Of hexafoil shape, decorated with scattered sprigs of indianische Blumen and a coat of arms surrounded by the Order of the Black Eagle, surmounted by a gilt coronet and flanked by two black eagle supports each with crowned FR monogram, standing on gilt and red scrolling supports, the double gilt line around the moulded rim interspersed with five moulded gilt shells at the corners, 25.5cm diam., crossed swords mark in underglaze-blue, P. 1 in gilding inside footrim, impressed 21 (minor stacking wear)

Footnotes

Provenance:
Given by Augustus III of Poland and Saxony to the Prussian envoy, Heinrich Graf von Podewils, probably in 1742;
Ole Olsen Collection, Copenhagen, by 1924, sold Winkel & Magnussen Copenhagen, 12 May 1948, lots 336-388 (the service);
With Andreina Torre, Zürich;
The Hoffmeister Collection, Hamburg, sold in these Rooms, 26 May 2010, lot 83

Literature:
D. Hoffmeister, Meissener Porzellan des 18. Jahrhunderts, II (1999), no. 353

Exhibited:
Hamburg, Museum für Kunst und Gewerbe, The Hoffmeister Collection, 1999-2009

Heinrich von Podewils (1695-1760) entered Prussian service in 1720 and, together with his two brothers, was raised to the rank of Graf (Count) in 1741. He was Prussian envoy in Copenhagen and Stockholm in 1728-29, and subsequently was Prussian negotiator following the Silesian wars, signing the peace treaties of Breslau (1742) and Dresden (1745). It was probably in connection with the First Silesian War that Podewils was sent by the newly crowned King of Prussia, Frederick the Great, on a mission to Dresden, where he arrived on 15 November 1741. Podewils himself recorded in a memoir, "as of the end of 1741, I was posted by His Royal Majesty to the court of Dresden where, after having successfully accomplished my commission, the King in Poland most graciously made me a gift of a portrait of himself, lavishly set with diamonds, and a costly porcelain table service" (quoted in Samuel Wittwer, Liasons Fragiles: Exchanges of Gifts between Saxony and Prussia in the Early Eighteenth Century. In Cassidy-Geiger (ed.) 2007, p. 101)).

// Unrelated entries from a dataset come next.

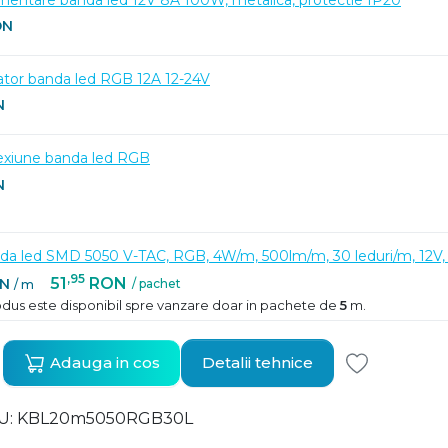
ON
ator banda led RGB 12A 12-24V
N
exiune banda led RGB
N
da led SMD 5050 V-TAC, RGB, 4W/m, 500lm/m, 30 leduri/m, 12V,
,95
51
RON
N
/ pachet
/ m
dus este disponibil spre vanzare doar in pachete de
5
m.
Adauga in cos
Detalii tehnice
KU
KBL20m5050RGB30L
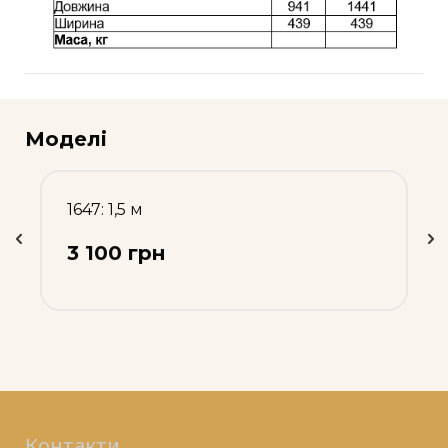
Моделі
1647: 1,5 м
3 100 грн
Контакти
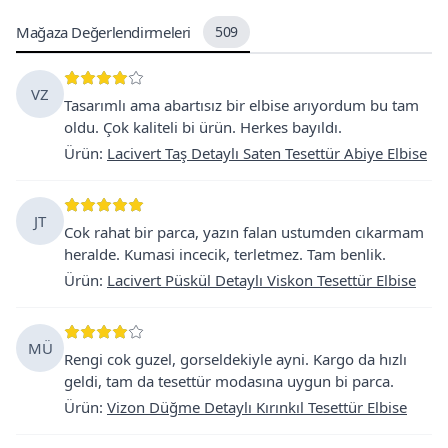
Mağaza Değerlendirmeleri
509
VZ
Tasarımlı ama abartısız bir elbise arıyordum bu tam
oldu. Çok kaliteli bi ürün. Herkes bayıldı.
Ürün
:
Lacivert Taş Detaylı Saten Tesettür Abiye Elbise
JT
Cok rahat bir parca, yazın falan ustumden cıkarmam
heralde. Kumasi incecik, terletmez. Tam benlik.
Ürün
:
Lacivert Püskül Detaylı Viskon Tesettür Elbise
MÜ
Rengi cok guzel, gorseldekiyle ayni. Kargo da hızlı
geldi, tam da tesettür modasına uygun bi parca.
Ürün
:
Vizon Düğme Detaylı Kırınkıl Tesettür Elbise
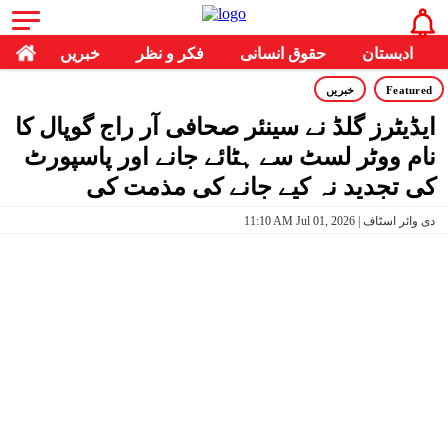
ادبستان
حقوق انسانی
فکر و نظر
خبریں
Featured
خبریں
ایڈیٹرز گلڈ نے سینئر صحافی آر راج گوپال کا
نام ووٹر لسٹ سے ہٹائے جانے اور پاسپورٹ
کی تجدید نہ کیے جانے کی مذمت کی
11:10 AM Jul 01, 2026 | دی وائر اسٹاف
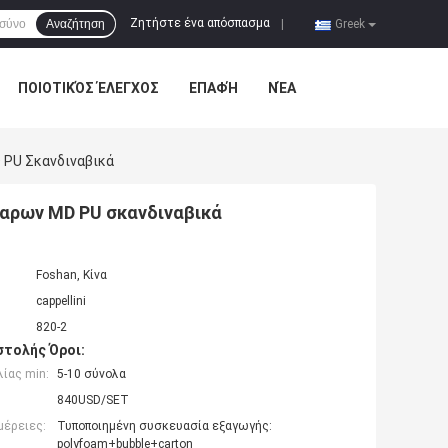
Ζητήστε ένα απόσπασμα
Αναζήτηση
|
Greek
ΠΟΙΟΤΙΚΌΣ ΈΛΕΓΧΟΣ
ΕΠΑΦΉ
ΝΈΑ
 PU Σκανδιναβικά
αρων MD PU σκανδιναβικά
Foshan, Κίνα
cappellini
820-2
τολής Όροι:
ίας min:
5-10 σύνολα
840USD/SET
μέρειες:
Τυποποιημένη συσκευασία εξαγωγής:
polyfoam+bubble+carton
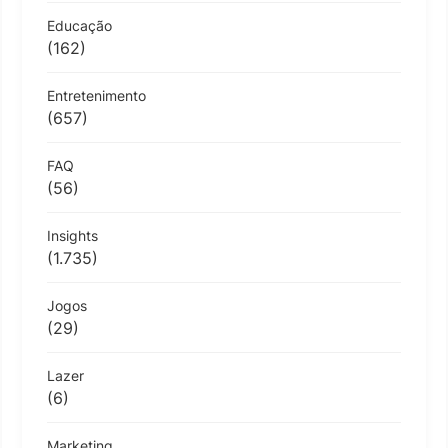
Educação
(162)
Entretenimento
(657)
FAQ
(56)
Insights
(1.735)
Jogos
(29)
Lazer
(6)
Marketing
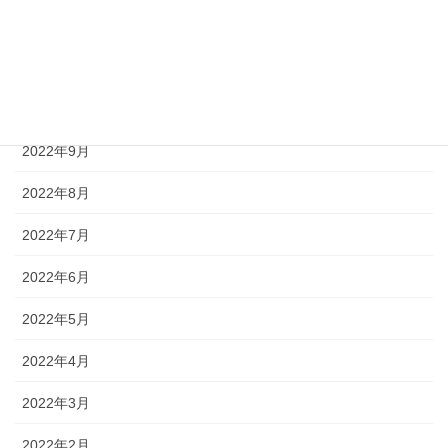
2022年12月
2022年11月
2022年10月
2022年9月
2022年8月
2022年7月
2022年6月
2022年5月
2022年4月
2022年3月
2022年2月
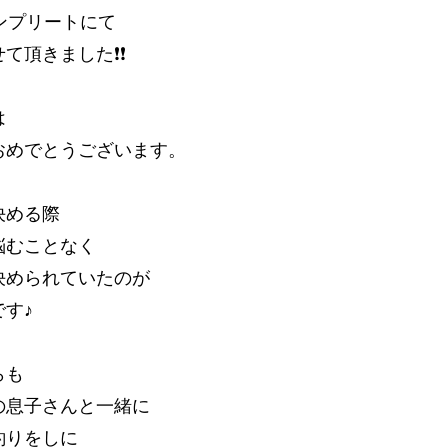
コンプリートにて
て頂きました❗❗
は
おめでとうございます。
決める際
悩むことなく
決められていたのが
す♪
らも
の息子さんと一緒に
釣りをしに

The shapes for the service had been developed around the same time for the Elector Clemens August of Cologne (Hoffmeister 1999, II, no. 361), and a handful of slightly later examples with simple flower painting have also survived. Dr. Wittwer speculates (op. cit., p. 102) that the Podewils service decoration of indianische Blumen may originally have been intended for the Elector, who preferred more European flowers. The design may then have been adapted for Podewils, perhaps because the service was urgently required. Additions to the service appear to have been ordered at Meissen, and at the Berlin manufactory after Podewils' death. In a letter to Karl-Wilhelm Finck von Finckenstein, Frederick the Great wrote of Podewils after his death: "I regret very much poor Podewils. He was a man of honour and a good citizen. The loss of such a worthy and faithful servant will always remain a sorrowful memory" (quoted in Hoffmeister 1999, II, p. 608). One hundred and sixty-three pieces from this service (including some Berlin replacements), including sixty-four plates of this size, were in the collection of Ole Olsen, which was sold in Copenhagen between 1943 and 1953.